Do I understand correct that a signed Request to https://acme-v02.api.letsencrypt.org/acme/authz-v3/authorizationsID before the Script is throwing Error should clean out the Pending Auth regardless it’s Status?
No special Payload within the Request needed?

Here is a helper tool: https://tools.letsdebug.net/clear-authz

yea - thx - already stumbled over this one - unfortunately there is no Source Code of it … as I would need to Re-Code the Cancel Logic within the PHP Client I’m using … sigh

you don’t. you can use multiple clients with the same key.

I don’t know how that client works. Never used ACME-v1.

But:

Order - select a challenge -> pending -> challenge created -> say “Please check that challenge” -> then wait. Throwing an exception after 5 seconds is wrong. So add a loop.

using ACME-v2, not v1
There is a loop checking if verification is pending / valid - after 5 rounds it's throwing Error - so I guess that's where I need to clean the Pending Auth.
According to https://letsencrypt.org/docs/rate-limits/:

If you have a large number of pending authorization objects and are getting a rate limiting error, you can trigger a validation attempt for those authorization objects by submitting a JWS-signed POST to one of its challenges, as described in the ACME spec.
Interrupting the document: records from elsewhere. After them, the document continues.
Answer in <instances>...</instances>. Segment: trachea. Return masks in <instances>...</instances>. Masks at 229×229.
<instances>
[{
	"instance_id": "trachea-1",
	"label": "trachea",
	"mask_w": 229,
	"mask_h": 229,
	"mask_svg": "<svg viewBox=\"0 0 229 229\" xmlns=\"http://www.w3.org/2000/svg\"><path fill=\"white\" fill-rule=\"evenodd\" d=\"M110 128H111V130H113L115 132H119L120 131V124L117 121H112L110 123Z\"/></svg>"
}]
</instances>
The pending authorization objects are represented by URLs of the form https://acme-v02.api.letsencrypt.org/acme/authz/XYZ , and should show up in your client logs. Note that it doesn’t matter whether validation succeeds or fails. Either will take the authorization out of ‘pending’ state.

So I guess it should solve the Problem when doing this before throwing the Error? In addition to modifying the Loop so it uses exponential delay ... 1s, 5s, 25s, ...
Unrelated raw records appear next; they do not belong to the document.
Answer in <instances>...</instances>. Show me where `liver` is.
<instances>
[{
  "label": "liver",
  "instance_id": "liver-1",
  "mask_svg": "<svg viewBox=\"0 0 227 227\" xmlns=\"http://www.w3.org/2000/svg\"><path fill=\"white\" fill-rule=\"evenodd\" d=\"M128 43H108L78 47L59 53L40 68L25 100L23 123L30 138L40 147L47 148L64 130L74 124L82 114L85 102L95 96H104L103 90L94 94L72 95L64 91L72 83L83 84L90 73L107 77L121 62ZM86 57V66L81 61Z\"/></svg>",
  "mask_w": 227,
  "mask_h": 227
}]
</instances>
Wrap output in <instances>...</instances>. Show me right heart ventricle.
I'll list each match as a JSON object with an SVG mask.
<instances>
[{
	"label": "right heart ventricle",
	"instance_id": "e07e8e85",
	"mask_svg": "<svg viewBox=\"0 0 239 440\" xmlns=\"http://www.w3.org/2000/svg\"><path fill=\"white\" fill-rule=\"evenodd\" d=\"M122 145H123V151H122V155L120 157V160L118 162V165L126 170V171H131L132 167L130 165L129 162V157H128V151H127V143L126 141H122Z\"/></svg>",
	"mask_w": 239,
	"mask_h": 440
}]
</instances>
Just want to be sure I don't do anything "wrong" here when modifying the Client ...

Then you have already the loop. Play there - add more checks and more time.

And may be a better log.

PS: I would add something like

1, 5, 6, 7, 8, ...

or

1, 5, 10, 20, 30, 30, 30

yea - just modifying the loop to give the Verification Process more time …
But if it finally is taking too long, several minutes I want to clear out the Pending Auth - The Client will then try it again within the next few days. (When Validation is hopefully a bit faster … )

So sending an empty, signed Post to https://acme-v02.api.letsencrypt.org/acme/authz-v3/AuthID should do it’s work - am I correct here?

Info: With increasing SleepTime between the checks all Certs I’ve tested have been successfully verified by now …
But just in case if it will take even longer for some Certs I want to implement the “clean Pending Auth” too …

In no case they will take more than a week (before failing, eventually). Let them run, restarting them will not make them go faster.